Con gli occhi carichi di dispiacere e con la paura di sbagliare, decido di ascoltare Katherine e mi alzo, dandole la mano e seguendola in cucina. «È una bellissima giornata di sole, mamma. Luce dovrebbe uscire un po' fuori» affermo, con la classica voce sottile, dolce e delicata di una bambina.

La donna si china poggiando le ginocchia a terra per raggiungere la mia altezza. Afferra una ciocca di capelli e me la posiziona delicatamente dietro l'orecchio. «Lo so, tesoro. Andremo a giocare fuori io e te, va bene?» mi dà un bacio sulla fronte e fa per alzarsi, ma io le afferro la mano e la trattengo giù. Da questa prospettiva riesco a vederla meglio e a sentirmi meno piccola.

«Ma io voglio che esca lei, non può stare chiusa in camera» brontolo. Non voglio andare a giocare, voglio solo che lei non pianga più e che respiri un po' d'aria fresca.
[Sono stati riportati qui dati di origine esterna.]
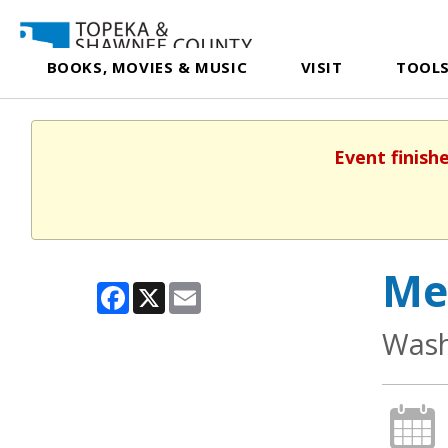
BOOKS, MOVIES & MUSIC
VISIT
TOOLS
Event finish
Me
Facebook
X
Email
Wash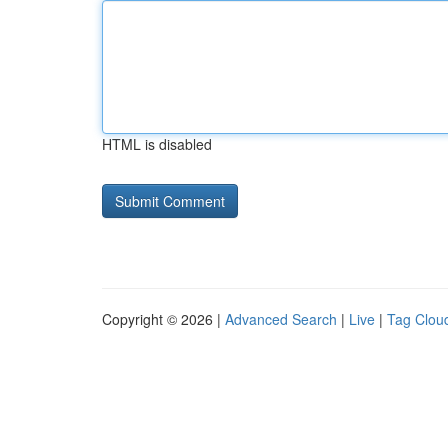
HTML is disabled
Copyright © 2026 |
Advanced Search
|
Live
|
Tag Clou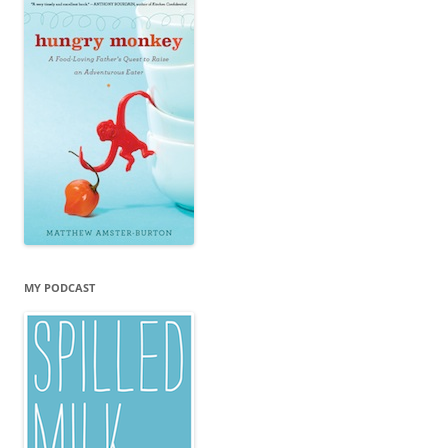
MY PODCAST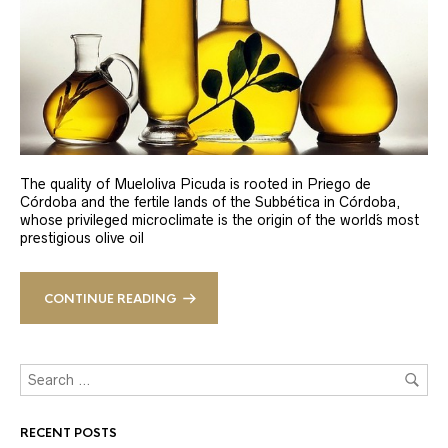
The quality of Mueloliva Picuda is rooted in Priego de
Córdoba and the fertile lands of the Subbética in Córdoba,
whose privileged microclimate is the origin of the world´s most
prestigious olive oil
CONTINUE READING
RECENT POSTS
Katherine mi sorride con estrema tenerezza. «Mamma, perché Luce piange? Me lo dici, ti prego!» la imploro, piegando le labbra all'ingiù nella speranza di suscitare la sua compassione e di strapparle un'informazione in più.
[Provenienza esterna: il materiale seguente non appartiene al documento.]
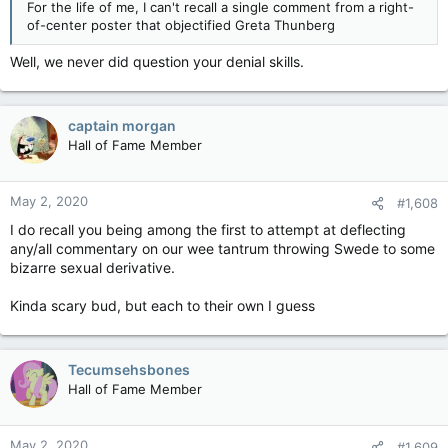
For the life of me, I can't recall a single comment from a right-
of-center poster that objectified Greta Thunberg
Well, we never did question your denial skills.
captain morgan
Hall of Fame Member
May 2, 2020
#1,608
I do recall you being among the first to attempt at deflecting
any/all commentary on our wee tantrum throwing Swede to some
bizarre sexual derivative.
Kinda scary bud, but each to their own I guess
Tecumsehsbones
Hall of Fame Member
May 2, 2020
#1,609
Katherine mi sorride teneramente e nella stanza fa irruzione Fabian, entrando dalla porta principale. «Ho portato le erbe curative!» afferma ansimando. Ha il respiro affannato, credo che abbia camminato molto alla ricerca di ciò che tiene stretto fra le mani. Mi riserva un sorriso gentile e poi poggia tutto sul tavolo. La mamma si alza e va ad aiutarlo, io dalla mia altezza non riesco a vedere molto e li osservo confusa mentre bisbigliano tra di loro. Continuo a non capire, ma vengo assalita da un senso di paura: e se Luce non stesse bene? Papà ha parlato di erbe curative: e se fossero per lei?

In un gesto di disumana rabbia, probabilmente spinta dal forte legame che mi tiene unita a mia sorella, sbatto con forza i piedi a terra e lancio un urlo attirando l'attenzione dei miei genitori. «Voglio sapere che cos'ha Luce!».

A quel punto, Fabian e Katherine si voltano verso di me. L'Angelo mi guarda con apprensione, sul volto di mia madre, invece, posso scorgere una nota di rabbia. È pur sempre un Diavolo e il suo lato oscuro non può assopirsi del tutto. «Chantal!» mi rimprovera, inarcando le sopracciglia.